Gençler umutsuz, gençler üretmekten ırak, fırsatını bulsa yurt dışında bir hayat kuracak. Neden bu ülkede üretmek için gayret yok. Peki, istesek üretecek bir şey yok mu? Var tabi ki... Çok şey üretebiliriz.
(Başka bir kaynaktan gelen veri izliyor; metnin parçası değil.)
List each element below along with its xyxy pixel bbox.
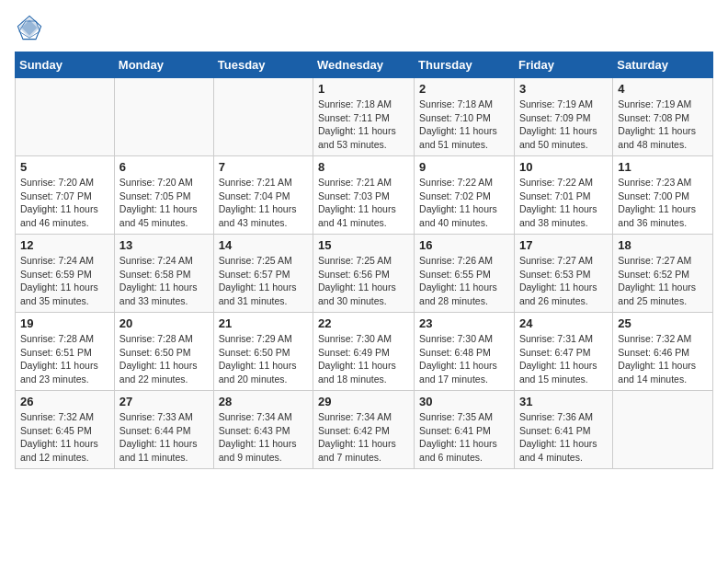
day-info: Sunrise: 7:19 AM Sunset: 7:09 PM Dayligh… (519, 98, 608, 152)
day-info: Sunrise: 7:35 AM Sunset: 6:41 PM Dayligh… (419, 410, 509, 465)
calendar-cell: 18Sunrise: 7:27 AM Sunset: 6:52 PM Dayli… (613, 235, 713, 313)
calendar-cell (213, 78, 313, 156)
day-info: Sunrise: 7:27 AM Sunset: 6:52 PM Dayligh… (618, 254, 708, 308)
day-info: Sunrise: 7:18 AM Sunset: 7:10 PM Dayligh… (419, 98, 509, 152)
day-number: 16 (419, 238, 509, 252)
weekday-header-row: SundayMondayTuesdayWednesdayThursdayFrid… (16, 52, 713, 78)
day-number: 13 (119, 238, 209, 252)
day-number: 8 (318, 160, 409, 174)
day-number: 2 (419, 82, 509, 96)
calendar-cell: 22Sunrise: 7:30 AM Sunset: 6:49 PM Dayli… (313, 313, 415, 391)
day-info: Sunrise: 7:23 AM Sunset: 7:00 PM Dayligh… (618, 176, 708, 230)
calendar-cell: 27Sunrise: 7:33 AM Sunset: 6:44 PM Dayli… (114, 391, 213, 469)
calendar-cell: 23Sunrise: 7:30 AM Sunset: 6:48 PM Dayli… (415, 313, 515, 391)
day-number: 1 (318, 82, 409, 96)
calendar-cell: 31Sunrise: 7:36 AM Sunset: 6:41 PM Dayli… (514, 391, 612, 469)
weekday-header-saturday: Saturday (613, 52, 713, 78)
day-info: Sunrise: 7:24 AM Sunset: 6:58 PM Dayligh… (119, 254, 209, 308)
day-number: 21 (219, 316, 308, 330)
calendar-week-4: 19Sunrise: 7:28 AM Sunset: 6:51 PM Dayli… (16, 313, 713, 391)
day-info: Sunrise: 7:25 AM Sunset: 6:57 PM Dayligh… (219, 254, 308, 308)
day-number: 19 (20, 316, 109, 330)
weekday-header-friday: Friday (514, 52, 612, 78)
day-number: 24 (519, 316, 608, 330)
calendar-cell: 24Sunrise: 7:31 AM Sunset: 6:47 PM Dayli… (514, 313, 612, 391)
day-info: Sunrise: 7:21 AM Sunset: 7:04 PM Dayligh… (219, 176, 308, 230)
day-info: Sunrise: 7:34 AM Sunset: 6:42 PM Dayligh… (318, 410, 409, 465)
calendar-cell: 20Sunrise: 7:28 AM Sunset: 6:50 PM Dayli… (114, 313, 213, 391)
calendar-cell: 12Sunrise: 7:24 AM Sunset: 6:59 PM Dayli… (16, 235, 115, 313)
day-number: 22 (318, 316, 409, 330)
calendar-cell: 19Sunrise: 7:28 AM Sunset: 6:51 PM Dayli… (16, 313, 115, 391)
day-info: Sunrise: 7:30 AM Sunset: 6:48 PM Dayligh… (419, 332, 509, 386)
logo (15, 15, 42, 40)
calendar-week-5: 26Sunrise: 7:32 AM Sunset: 6:45 PM Dayli… (16, 391, 713, 469)
day-number: 20 (119, 316, 209, 330)
day-number: 14 (219, 238, 308, 252)
day-info: Sunrise: 7:34 AM Sunset: 6:43 PM Dayligh… (219, 410, 308, 465)
day-info: Sunrise: 7:33 AM Sunset: 6:44 PM Dayligh… (119, 410, 209, 465)
day-number: 6 (119, 160, 209, 174)
calendar-cell: 4Sunrise: 7:19 AM Sunset: 7:08 PM Daylig… (613, 78, 713, 156)
calendar-cell: 25Sunrise: 7:32 AM Sunset: 6:46 PM Dayli… (613, 313, 713, 391)
calendar-week-2: 5Sunrise: 7:20 AM Sunset: 7:07 PM Daylig… (16, 156, 713, 235)
day-number: 11 (618, 160, 708, 174)
day-info: Sunrise: 7:20 AM Sunset: 7:05 PM Dayligh… (119, 176, 209, 230)
calendar-cell: 26Sunrise: 7:32 AM Sunset: 6:45 PM Dayli… (16, 391, 115, 469)
calendar-cell: 16Sunrise: 7:26 AM Sunset: 6:55 PM Dayli… (415, 235, 515, 313)
day-number: 5 (20, 160, 109, 174)
day-info: Sunrise: 7:18 AM Sunset: 7:11 PM Dayligh… (318, 98, 409, 152)
day-number: 26 (20, 395, 109, 408)
calendar-cell: 8Sunrise: 7:21 AM Sunset: 7:03 PM Daylig… (313, 156, 415, 235)
day-info: Sunrise: 7:21 AM Sunset: 7:03 PM Dayligh… (318, 176, 409, 230)
day-number: 29 (318, 395, 409, 408)
page-header (15, 15, 713, 40)
calendar-cell: 10Sunrise: 7:22 AM Sunset: 7:01 PM Dayli… (514, 156, 612, 235)
day-info: Sunrise: 7:30 AM Sunset: 6:49 PM Dayligh… (318, 332, 409, 386)
calendar-cell (16, 78, 115, 156)
day-number: 30 (419, 395, 509, 408)
calendar-cell: 5Sunrise: 7:20 AM Sunset: 7:07 PM Daylig… (16, 156, 115, 235)
day-info: Sunrise: 7:36 AM Sunset: 6:41 PM Dayligh… (519, 410, 608, 465)
calendar-cell: 28Sunrise: 7:34 AM Sunset: 6:43 PM Dayli… (213, 391, 313, 469)
calendar-cell: 17Sunrise: 7:27 AM Sunset: 6:53 PM Dayli… (514, 235, 612, 313)
weekday-header-sunday: Sunday (16, 52, 115, 78)
day-info: Sunrise: 7:22 AM Sunset: 7:02 PM Dayligh… (419, 176, 509, 230)
weekday-header-monday: Monday (114, 52, 213, 78)
logo-icon (17, 15, 42, 40)
day-number: 25 (618, 316, 708, 330)
day-info: Sunrise: 7:20 AM Sunset: 7:07 PM Dayligh… (20, 176, 109, 230)
day-number: 7 (219, 160, 308, 174)
day-info: Sunrise: 7:32 AM Sunset: 6:46 PM Dayligh… (618, 332, 708, 386)
day-number: 27 (119, 395, 209, 408)
calendar-cell: 14Sunrise: 7:25 AM Sunset: 6:57 PM Dayli… (213, 235, 313, 313)
calendar-cell: 21Sunrise: 7:29 AM Sunset: 6:50 PM Dayli… (213, 313, 313, 391)
day-info: Sunrise: 7:29 AM Sunset: 6:50 PM Dayligh… (219, 332, 308, 386)
calendar-cell: 9Sunrise: 7:22 AM Sunset: 7:02 PM Daylig… (415, 156, 515, 235)
calendar-cell: 1Sunrise: 7:18 AM Sunset: 7:11 PM Daylig… (313, 78, 415, 156)
calendar-cell: 15Sunrise: 7:25 AM Sunset: 6:56 PM Dayli… (313, 235, 415, 313)
day-info: Sunrise: 7:25 AM Sunset: 6:56 PM Dayligh… (318, 254, 409, 308)
day-info: Sunrise: 7:24 AM Sunset: 6:59 PM Dayligh… (20, 254, 109, 308)
calendar-cell: 13Sunrise: 7:24 AM Sunset: 6:58 PM Dayli… (114, 235, 213, 313)
day-number: 4 (618, 82, 708, 96)
calendar-cell: 2Sunrise: 7:18 AM Sunset: 7:10 PM Daylig… (415, 78, 515, 156)
day-number: 3 (519, 82, 608, 96)
weekday-header-tuesday: Tuesday (213, 52, 313, 78)
day-info: Sunrise: 7:31 AM Sunset: 6:47 PM Dayligh… (519, 332, 608, 386)
weekday-header-wednesday: Wednesday (313, 52, 415, 78)
calendar-cell: 30Sunrise: 7:35 AM Sunset: 6:41 PM Dayli… (415, 391, 515, 469)
day-number: 12 (20, 238, 109, 252)
day-number: 31 (519, 395, 608, 408)
calendar-cell (613, 391, 713, 469)
day-info: Sunrise: 7:28 AM Sunset: 6:51 PM Dayligh… (20, 332, 109, 386)
calendar-cell: 11Sunrise: 7:23 AM Sunset: 7:00 PM Dayli… (613, 156, 713, 235)
day-info: Sunrise: 7:19 AM Sunset: 7:08 PM Dayligh… (618, 98, 708, 152)
day-number: 15 (318, 238, 409, 252)
day-info: Sunrise: 7:26 AM Sunset: 6:55 PM Dayligh… (419, 254, 509, 308)
calendar-table: SundayMondayTuesdayWednesdayThursdayFrid… (15, 52, 713, 469)
calendar-cell: 29Sunrise: 7:34 AM Sunset: 6:42 PM Dayli… (313, 391, 415, 469)
day-number: 23 (419, 316, 509, 330)
weekday-header-thursday: Thursday (415, 52, 515, 78)
day-number: 18 (618, 238, 708, 252)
Z kuşağına sahiplenelim kaynak sağlayalım. Alfa kuşağına üretme sanatını miras bırakalım. Neden hiç bir sivil toplum çalışmasında bu gençleri üretme ata toprağı ve tohumunu toprakla buluşturmak amaçlı projeler üretmez? Gençlik elde telefon geyik muhabbeti içinde daha kaç yıl heba edecek ömrün en faydalı döneminde. Haydi, güzel, bilgili gençlik şikâyet etme, yap!
Şöyle yakın çevreme bakıyorum da ne kadar çok insan topraklarını terk edip şehirlere göç etmiş. Vahşi kapitalizm, bir işçinin kazancını evine yetişmeden tüketiyor. Bu kapitalizm herkesi nasıl sömürmekte görüyorsunuz. Bu da dünyada, zengini daha zengin olduğu ve fakirin daha da yoksullaştığı için acı çekiyor. Bu pandemi döneminde insanlar daha fazla boş zamanı oldu ve köyde, tarlalarda, bahçe ve bağlara da zaman harcadığını ve sosyal mecralarda keyifle paylaşıldığı görmekteyiz. Bu durumu fırsata çevirmeliyiz ve göçü tersine dönüştürebiliriz.
Bu arada her yıl bu ayda kutlanan
"Yerli Malları Haftası hepimize kutlu olsun."
Üretmeyen ülkeler her zaman yıkıma mahkûm, üreten ise ekonomisi güçlü, dışa bağımlı değildir.
"Üretici bir faaliyette olmayanlar, sadece fesat üretirler." (Lord Braugham)
Güzel ülkemiz Türkiye'nin sağlam bir temelde ekonomisi kurulması için Anadolu’da tarım ve hayvancılık güçlendirilmesi şart. Köyden çıkıp iş bulmak için kimsenin kente göç etmek zorunda kalmadığı ortam kurulduğu an güçlü ₺ mili paramız olacak işsizlik de yoksullukta biter.
Tahir Amcayı tanıyan var mı?
Yaylatepe (Tavk ) köyü doğumlu ve İzmir'de ikamet ediyor. Tahir Kaya amca her yaz memleketine gelir ve yaşını, zorluğu bahane etmez tarım ile uğraşmaktadır. Tahir Amca doğal sulama yapmadan yetişen "Napolyon Kirazı" bahçesini kurmuş ve meyvesini kendisi ve başkaları tüketiyor. Mardin'e giderken Ömerli 'ye varmadan sağda kalıyor, Tahir Amca’dan Napolyon Kirazı almadan geçmeyin.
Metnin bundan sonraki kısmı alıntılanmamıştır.